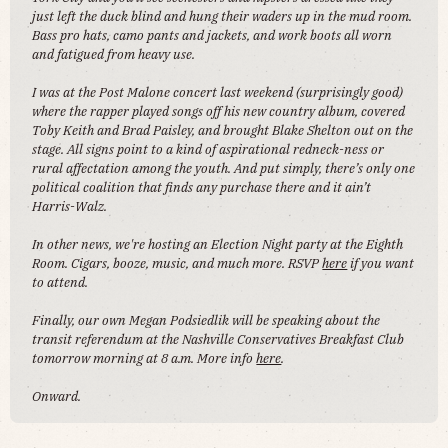
just left the duck blind and hung their waders up in the mud room.
Bass pro hats, camo pants and jackets, and work boots all worn
and fatigued from heavy use.
I was at the Post Malone concert last weekend (surprisingly good)
where the rapper played songs off his new country album, covered
Toby Keith and Brad Paisley, and brought Blake Shelton out on the
stage. All signs point to a kind of aspirational redneck-ness or
rural affectation among the youth. And put simply, there’s only one
political coalition that finds any purchase there and it ain’t
Harris-Walz.
In other news, we're hosting an Election Night party at the Eighth
Room. Cigars, booze, music, and much more. RSVP
here
if you want
to attend.
Finally, our own Megan Podsiedlik will be speaking about the
transit referendum at the Nashville Conservatives Breakfast Club
tomorrow morning at 8 a.m. More info
here
.
Onward.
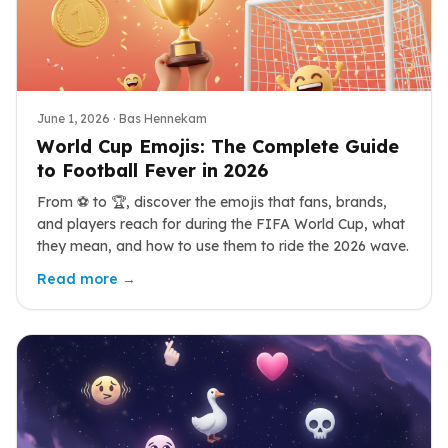
June 1, 2026
· Bas Hennekam
World Cup Emojis: The Complete Guide
to Football Fever in 2026
From ⚽ to 🏆, discover the emojis that fans, brands,
and players reach for during the FIFA World Cup, what
they mean, and how to use them to ride the 2026 wave.
Read more →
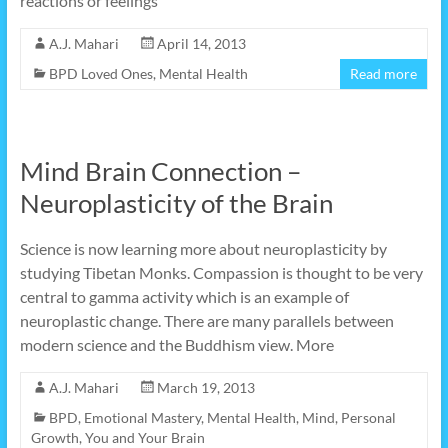
reactions or feelings
A.J. Mahari
April 14, 2013
BPD Loved Ones
,
Mental Health
Read more
Mind Brain Connection –
Neuroplasticity of the Brain
Science is now learning more about neuroplasticity by
studying Tibetan Monks. Compassion is thought to be very
central to gamma activity which is an example of
neuroplastic change. There are many parallels between
modern science and the Buddhism view. More
A.J. Mahari
March 19, 2013
BPD
,
Emotional Mastery
,
Mental Health
,
Mind
,
Personal
Growth
,
You and Your Brain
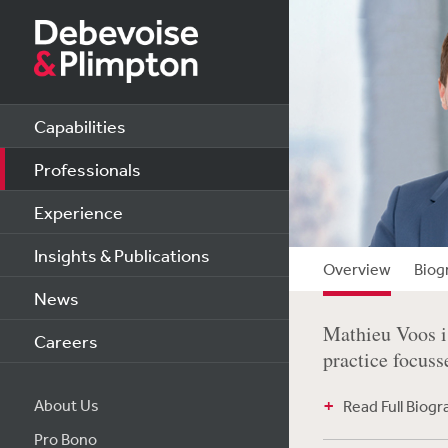
Capabilities
Professionals
Experience
Insights & Publications
Overview
Biog
News
Mathieu Voos i
Careers
practice focusse
About Us
Read Full Biog
Pro Bono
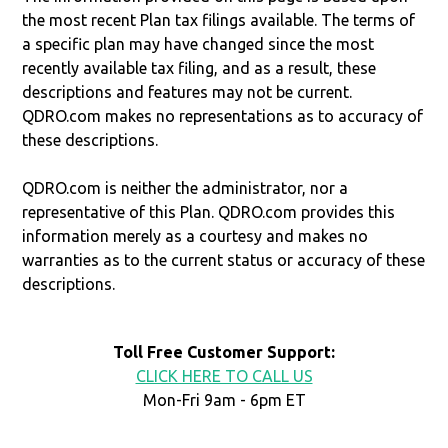
the most recent Plan tax filings available. The terms of
a specific plan may have changed since the most
recently available tax filing, and as a result, these
descriptions and features may not be current.
QDRO.com makes no representations as to accuracy of
these descriptions.
QDRO.com is neither the administrator, nor a
representative of this Plan. QDRO.com provides this
information merely as a courtesy and makes no
warranties as to the current status or accuracy of these
descriptions.
Toll Free Customer Support:
CLICK HERE TO CALL US
Mon-Fri 9am - 6pm ET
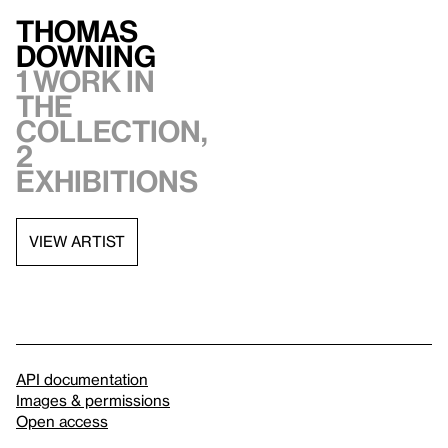
Thomas
Downing
1 work in
the
collection,
2
exhibitions
VIEW ARTIST
API documentation
Images & permissions
Open access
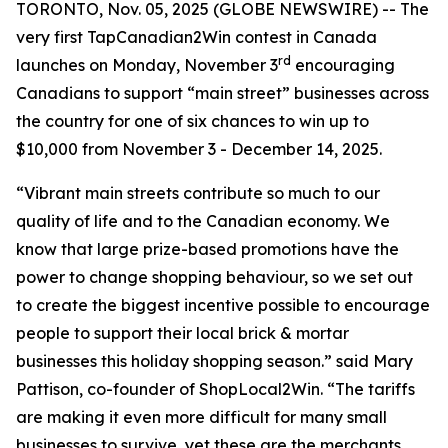
TORONTO, Nov. 05, 2025 (GLOBE NEWSWIRE) -- The
very first TapCanadian2Win contest in Canada
rd
launches on Monday, November 3
encouraging
Canadians to support “main street” businesses across
the country for one of six chances to win up to
$10,000 from November 3 - December 14, 2025.
“Vibrant main streets contribute so much to our
quality of life and to the Canadian economy. We
know that large prize-based promotions have the
power to change shopping behaviour, so we set out
to create the biggest incentive possible to encourage
people to support their local brick & mortar
businesses this holiday shopping season.” said Mary
Pattison, co-founder of ShopLocal2Win. “The tariffs
are making it even more difficult for many small
businesses to survive, yet these are the merchants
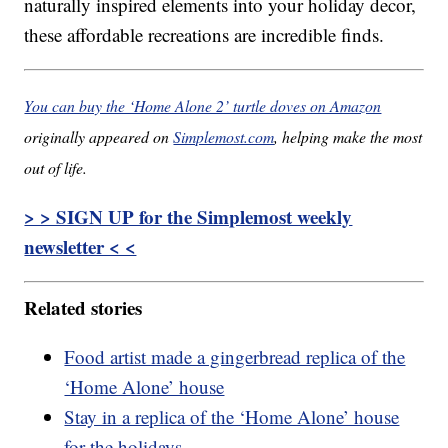
naturally inspired elements into your holiday decor,
these affordable recreations are incredible finds.
You can buy the ‘Home Alone 2’ turtle doves on Amazon
originally appeared on
Simplemost.com
, helping make the most
out of life.
> > SIGN UP for the Simplemost weekly
newsletter < <
Related stories
Food artist made a gingerbread replica of the
‘Home Alone’ house
Stay in a replica of the ‘Home Alone’ house
for the holidays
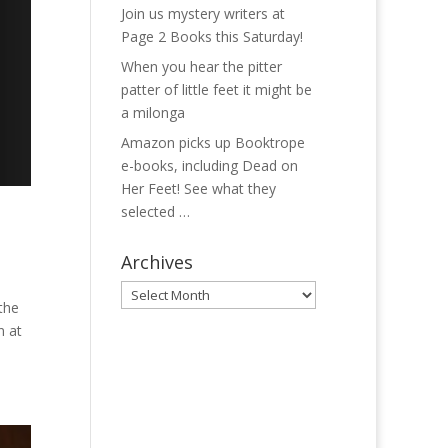
Join us mystery writers at
Page 2 Books this Saturday!
When you hear the pitter
patter of little feet it might be
a milonga
Amazon picks up Booktrope
e-books, including Dead on
Her Feet! See what they
selected …
Archives
Archives
the
n at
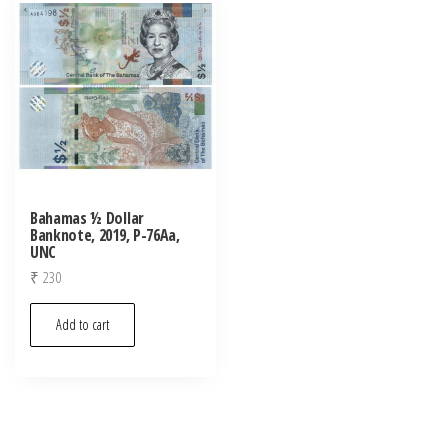
Bahamas ½ Dollar
Banknote, 2019, P-76Aa,
UNC
₹
230
Add to cart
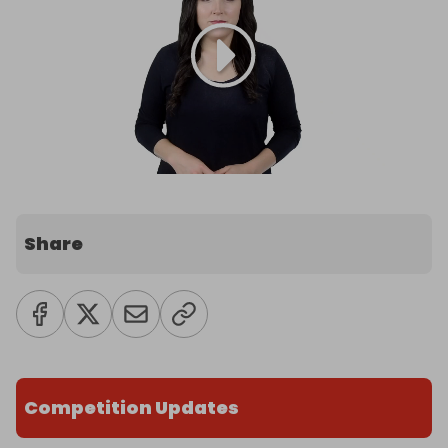
Share
Competition Updates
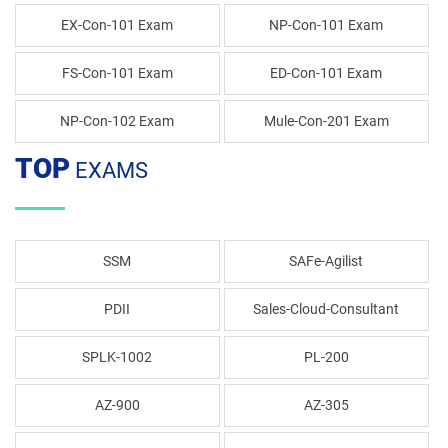
EX-Con-101 Exam
NP-Con-101 Exam
FS-Con-101 Exam
ED-Con-101 Exam
NP-Con-102 Exam
Mule-Con-201 Exam
TOP
EXAMS
SSM
SAFe-Agilist
PDII
Sales-Cloud-Consultant
SPLK-1002
PL-200
AZ-900
AZ-305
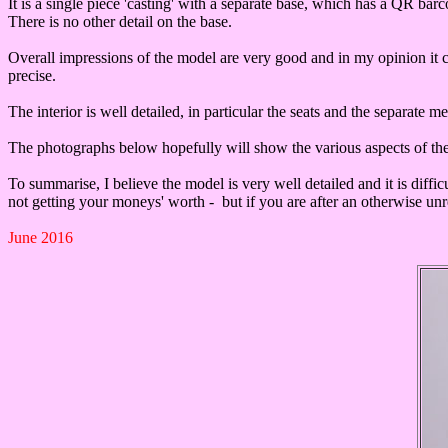
It is a single piece 'casting' with a separate base, which has a QR bar
There is no other detail on the base.
Overall impressions of the model are very good and in my opinion it 
precise.
The interior is well detailed, in particular the seats and the separate 
The photographs below hopefully will show the various aspects of t
To summarise, I believe the model is very well detailed and it is diffic
not getting your moneys' worth - but if you are after an otherwise unre
June 2016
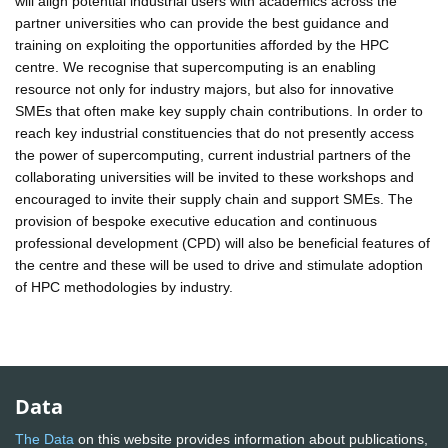
will align potential industrial users with academics across the
partner universities who can provide the best guidance and
training on exploiting the opportunities afforded by the HPC
centre. We recognise that supercomputing is an enabling
resource not only for industry majors, but also for innovative
SMEs that often make key supply chain contributions. In order to
reach key industrial constituencies that do not presently access
the power of supercomputing, current industrial partners of the
collaborating universities will be invited to these workshops and
encouraged to invite their supply chain and support SMEs. The
provision of bespoke executive education and continuous
professional development (CPD) will also be beneficial features of
the centre and these will be used to drive and stimulate adoption
of HPC methodologies by industry.
Data
The Data
on this website provides information about publications,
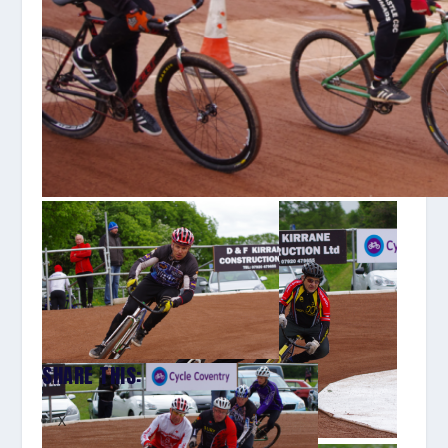
SHARE THIS:
X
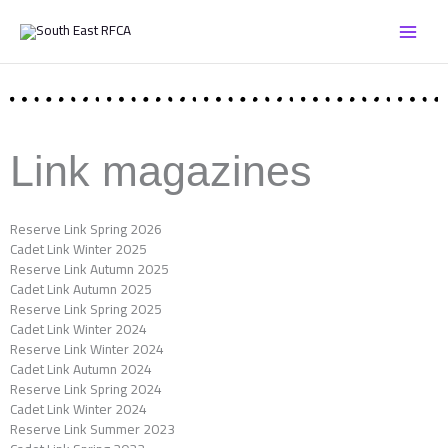
Skip
to
content
Link magazines
Reserve Link Spring 2026
Cadet Link Winter 2025
Reserve Link Autumn 2025
Cadet Link Autumn 2025
Reserve Link Spring 2025
Cadet Link Winter 2024
Reserve Link Winter 2024
Cadet Link Autumn 2024
Reserve Link Spring 2024
Cadet Link Winter 2024
Reserve Link Summer 2023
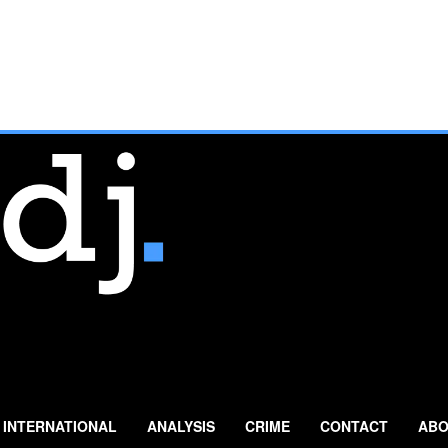
INTERNATIONAL
ANALYSIS
CRIME
CONTACT
ABO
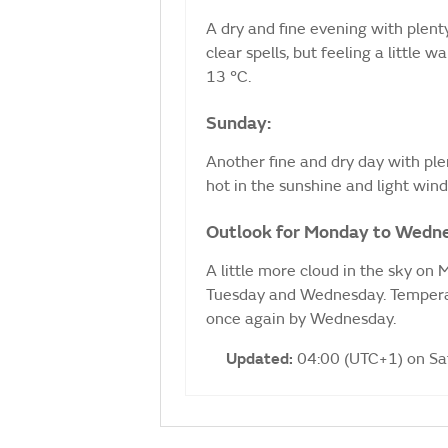
A dry and fine evening with plenty
clear spells, but feeling a littl
13 °C.
Sunday:
Another fine and dry day with ple
hot in the sunshine and light wi
Outlook for Monday to Wedn
A little more cloud in the sky on
Tuesday and Wednesday. Temperat
once again by Wednesday.
Updated:
04:00 (UTC+1) on S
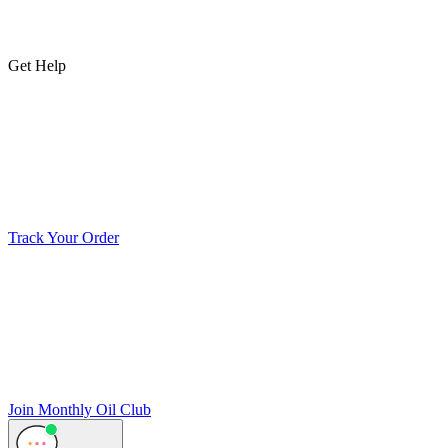
Get Help
Track Your Order
Join Monthly Oil Club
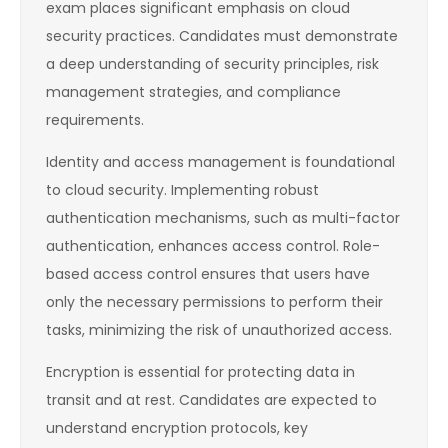
exam places significant emphasis on cloud
security practices. Candidates must demonstrate
a deep understanding of security principles, risk
management strategies, and compliance
requirements.
Identity and access management is foundational
to cloud security. Implementing robust
authentication mechanisms, such as multi-factor
authentication, enhances access control. Role-
based access control ensures that users have
only the necessary permissions to perform their
tasks, minimizing the risk of unauthorized access.
Encryption is essential for protecting data in
transit and at rest. Candidates are expected to
understand encryption protocols, key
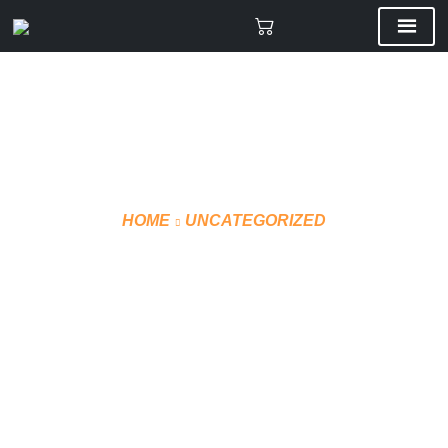
HOME
UNCATEGORIZED
CCM WINTER JACKET
J5320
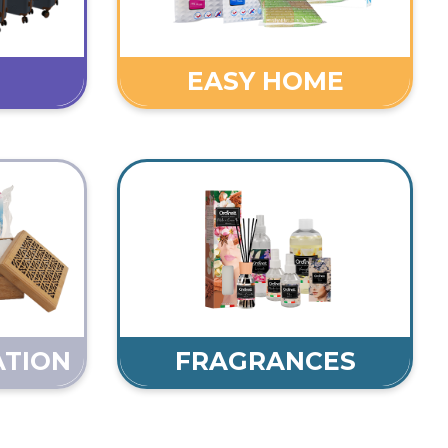
EASY HOME
ATION
FRAGRANCES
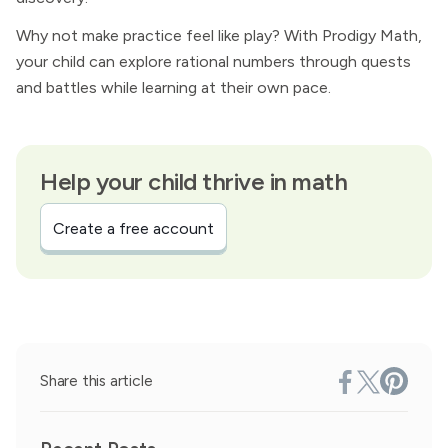
Why not make practice feel like play? With Prodigy Math,
your child can explore rational numbers through quests
and battles while learning at their own pace.
Help your child thrive in math
Create a free account
Share this article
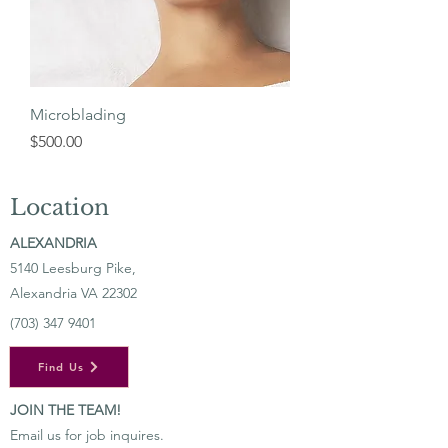
Microblading
Price
$500.00
Location
ALEXANDRIA
5140 Leesburg Pike,
Alexandria VA 22302
(703) 347 9401
Find Us
JOIN THE TEAM!
Email us for job inquires.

ACTIVITY: Copy out each line of the listing that holds the string "fine".

ANSWER FOR THE TASK:
A dry and fine evening with plenty
Another fine and dry day with ple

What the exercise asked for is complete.